WORK TASK: Locate every line in the records below that holds the word "Policial" and return each one.

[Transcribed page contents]
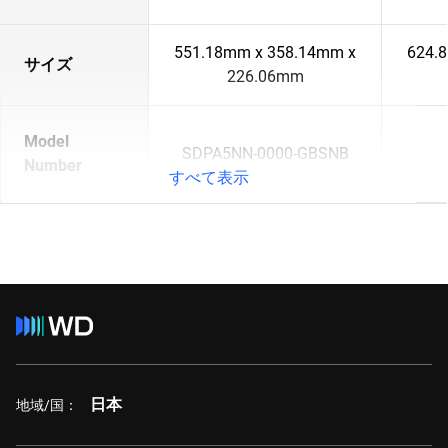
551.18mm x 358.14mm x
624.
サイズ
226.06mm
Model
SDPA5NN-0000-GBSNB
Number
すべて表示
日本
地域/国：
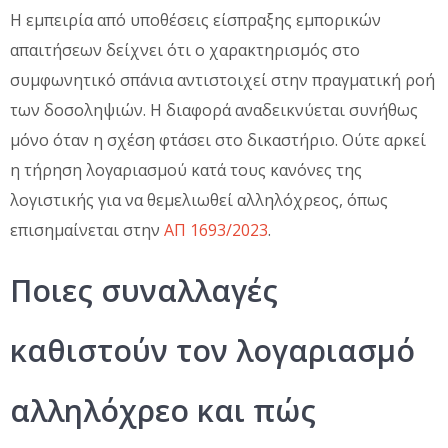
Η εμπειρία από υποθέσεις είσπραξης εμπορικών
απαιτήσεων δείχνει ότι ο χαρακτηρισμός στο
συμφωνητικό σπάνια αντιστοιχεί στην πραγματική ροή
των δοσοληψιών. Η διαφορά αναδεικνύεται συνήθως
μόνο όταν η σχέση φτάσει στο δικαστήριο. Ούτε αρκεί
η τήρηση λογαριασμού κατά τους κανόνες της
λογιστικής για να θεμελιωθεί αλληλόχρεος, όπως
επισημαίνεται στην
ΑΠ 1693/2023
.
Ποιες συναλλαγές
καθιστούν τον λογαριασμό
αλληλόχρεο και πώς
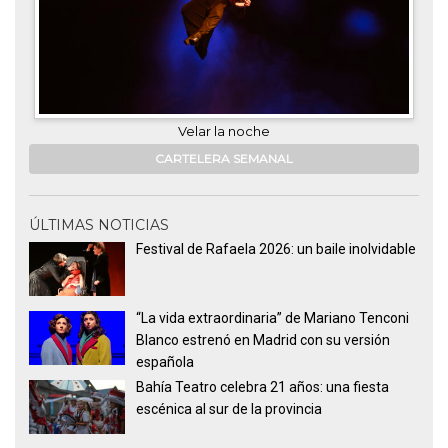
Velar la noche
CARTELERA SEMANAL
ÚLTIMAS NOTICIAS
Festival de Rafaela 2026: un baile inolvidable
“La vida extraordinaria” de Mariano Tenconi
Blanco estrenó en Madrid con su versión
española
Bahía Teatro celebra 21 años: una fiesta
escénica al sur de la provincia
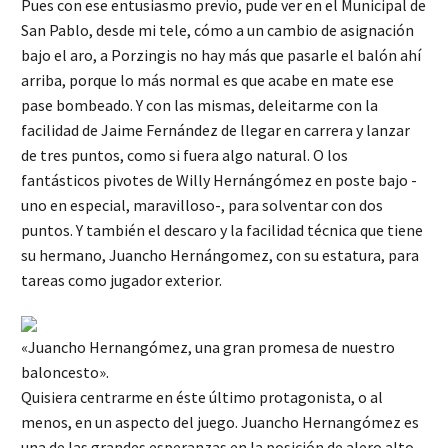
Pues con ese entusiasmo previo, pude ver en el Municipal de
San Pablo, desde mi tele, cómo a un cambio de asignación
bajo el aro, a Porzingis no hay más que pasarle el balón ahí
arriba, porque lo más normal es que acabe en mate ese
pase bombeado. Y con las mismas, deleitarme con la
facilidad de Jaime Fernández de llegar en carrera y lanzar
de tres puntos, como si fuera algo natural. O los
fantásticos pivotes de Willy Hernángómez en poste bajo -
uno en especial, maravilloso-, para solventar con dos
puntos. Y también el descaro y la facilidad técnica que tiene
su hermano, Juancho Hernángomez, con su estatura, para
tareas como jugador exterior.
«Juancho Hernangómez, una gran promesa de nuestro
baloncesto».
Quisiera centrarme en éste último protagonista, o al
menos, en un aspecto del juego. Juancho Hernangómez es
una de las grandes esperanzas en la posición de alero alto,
---
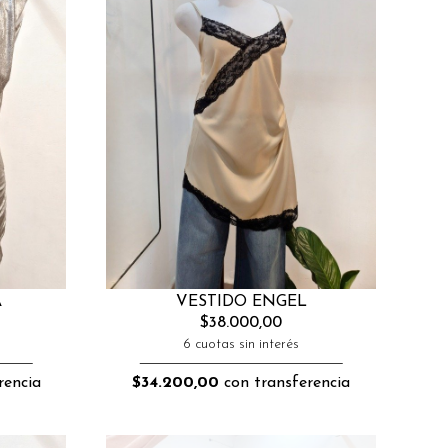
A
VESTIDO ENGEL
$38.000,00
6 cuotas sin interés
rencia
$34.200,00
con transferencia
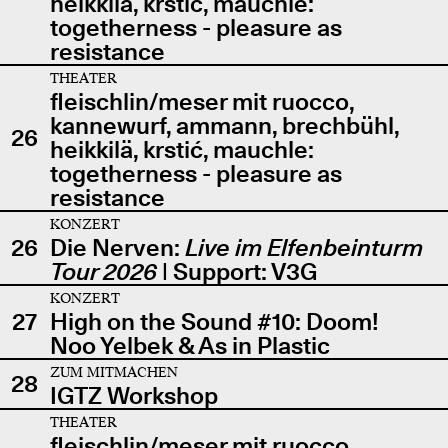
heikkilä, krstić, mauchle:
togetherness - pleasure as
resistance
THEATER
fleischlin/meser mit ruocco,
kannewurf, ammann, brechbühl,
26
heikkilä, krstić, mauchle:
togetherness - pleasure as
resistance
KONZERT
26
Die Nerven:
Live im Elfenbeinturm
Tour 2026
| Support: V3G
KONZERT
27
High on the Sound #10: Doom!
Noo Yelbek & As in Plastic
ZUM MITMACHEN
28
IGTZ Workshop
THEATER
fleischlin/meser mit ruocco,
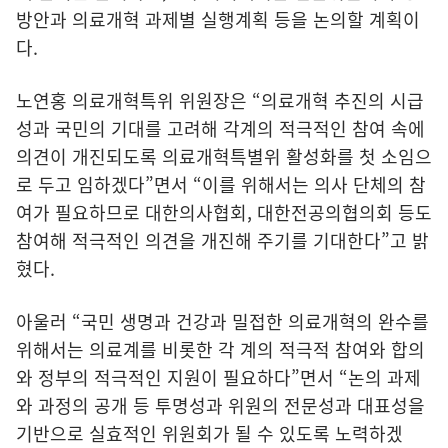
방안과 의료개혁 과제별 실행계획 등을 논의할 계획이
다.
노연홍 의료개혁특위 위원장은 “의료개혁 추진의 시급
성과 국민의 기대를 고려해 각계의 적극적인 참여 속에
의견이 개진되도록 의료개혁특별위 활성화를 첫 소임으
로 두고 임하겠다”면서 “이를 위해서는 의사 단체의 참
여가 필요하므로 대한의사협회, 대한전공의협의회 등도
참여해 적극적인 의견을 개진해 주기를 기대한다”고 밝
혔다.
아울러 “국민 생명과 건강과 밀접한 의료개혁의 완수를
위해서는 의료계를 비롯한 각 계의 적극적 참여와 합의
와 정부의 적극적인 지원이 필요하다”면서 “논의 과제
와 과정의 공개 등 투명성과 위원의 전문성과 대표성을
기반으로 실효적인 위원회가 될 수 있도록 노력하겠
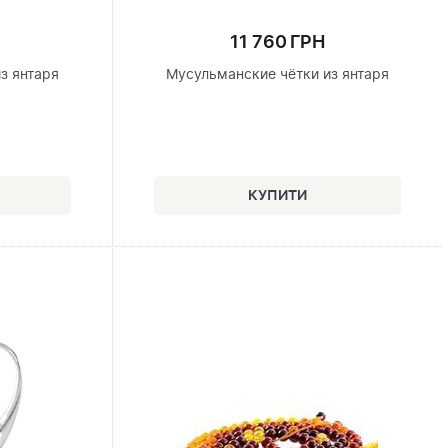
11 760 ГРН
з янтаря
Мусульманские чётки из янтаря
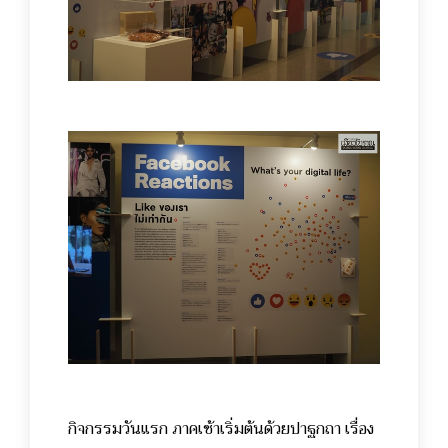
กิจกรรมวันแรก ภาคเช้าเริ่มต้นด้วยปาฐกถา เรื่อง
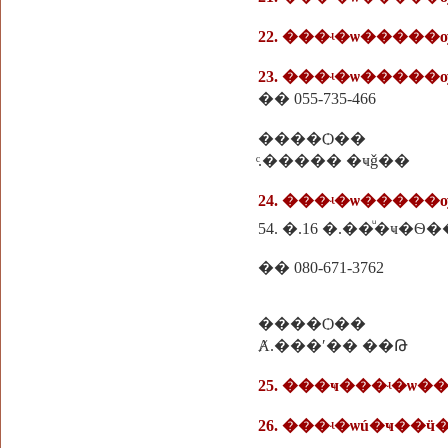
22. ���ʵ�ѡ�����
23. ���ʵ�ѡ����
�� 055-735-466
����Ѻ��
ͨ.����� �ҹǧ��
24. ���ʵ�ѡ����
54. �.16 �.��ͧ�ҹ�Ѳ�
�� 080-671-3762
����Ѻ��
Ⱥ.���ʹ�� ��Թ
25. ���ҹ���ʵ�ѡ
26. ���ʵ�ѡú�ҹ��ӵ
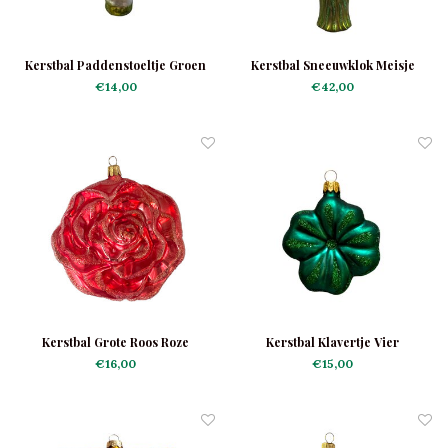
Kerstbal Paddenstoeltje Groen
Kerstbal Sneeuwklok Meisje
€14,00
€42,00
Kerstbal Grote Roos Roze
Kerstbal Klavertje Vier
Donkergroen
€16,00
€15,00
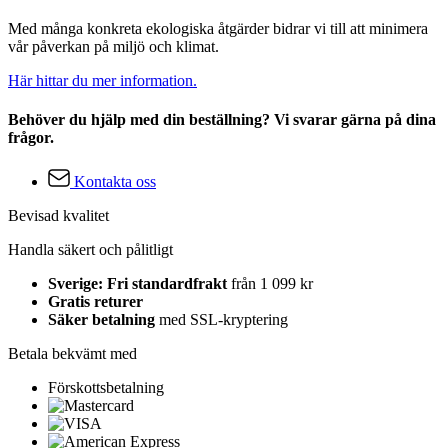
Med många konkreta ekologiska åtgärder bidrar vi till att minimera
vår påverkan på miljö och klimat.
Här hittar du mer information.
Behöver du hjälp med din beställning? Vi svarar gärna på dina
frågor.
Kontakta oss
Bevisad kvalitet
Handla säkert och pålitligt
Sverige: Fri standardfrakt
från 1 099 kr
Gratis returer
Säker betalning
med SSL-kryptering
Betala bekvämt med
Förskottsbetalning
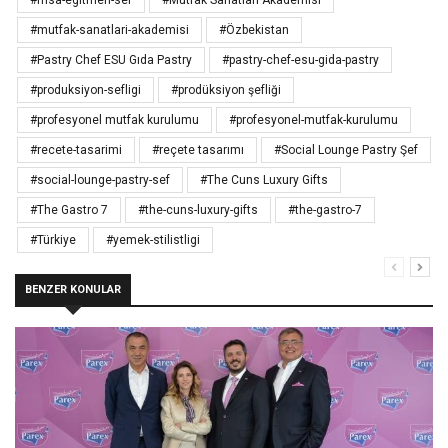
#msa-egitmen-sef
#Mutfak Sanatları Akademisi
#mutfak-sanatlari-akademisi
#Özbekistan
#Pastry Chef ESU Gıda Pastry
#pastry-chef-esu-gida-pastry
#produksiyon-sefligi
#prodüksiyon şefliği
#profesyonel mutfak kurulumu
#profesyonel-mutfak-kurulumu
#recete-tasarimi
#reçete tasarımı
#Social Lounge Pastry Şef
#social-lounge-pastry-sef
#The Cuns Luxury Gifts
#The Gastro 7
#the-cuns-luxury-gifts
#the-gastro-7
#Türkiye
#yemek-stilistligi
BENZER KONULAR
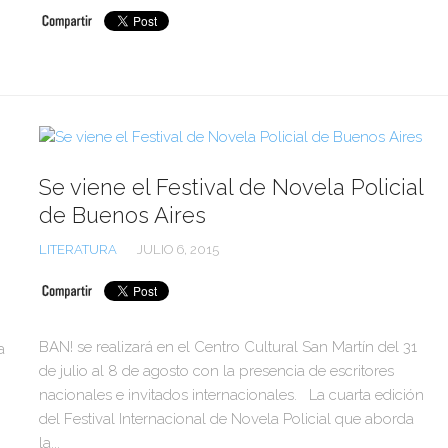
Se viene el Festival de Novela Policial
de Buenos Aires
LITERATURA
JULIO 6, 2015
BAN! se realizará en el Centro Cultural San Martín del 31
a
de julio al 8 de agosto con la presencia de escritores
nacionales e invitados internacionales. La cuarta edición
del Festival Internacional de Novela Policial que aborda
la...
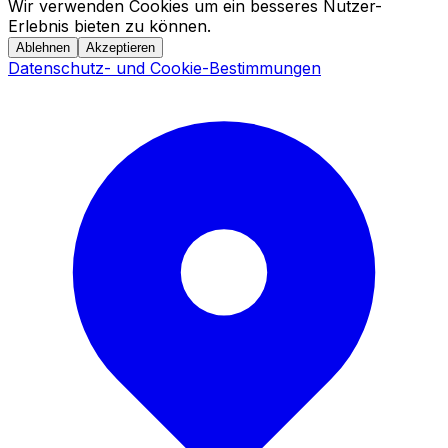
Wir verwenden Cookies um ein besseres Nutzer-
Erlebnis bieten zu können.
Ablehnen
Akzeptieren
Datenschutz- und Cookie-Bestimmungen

SOLUTION TO THE EXERCISE:
Se viene el Festival de Novela Policial
del Festival Internacional de Novela Policial que aborda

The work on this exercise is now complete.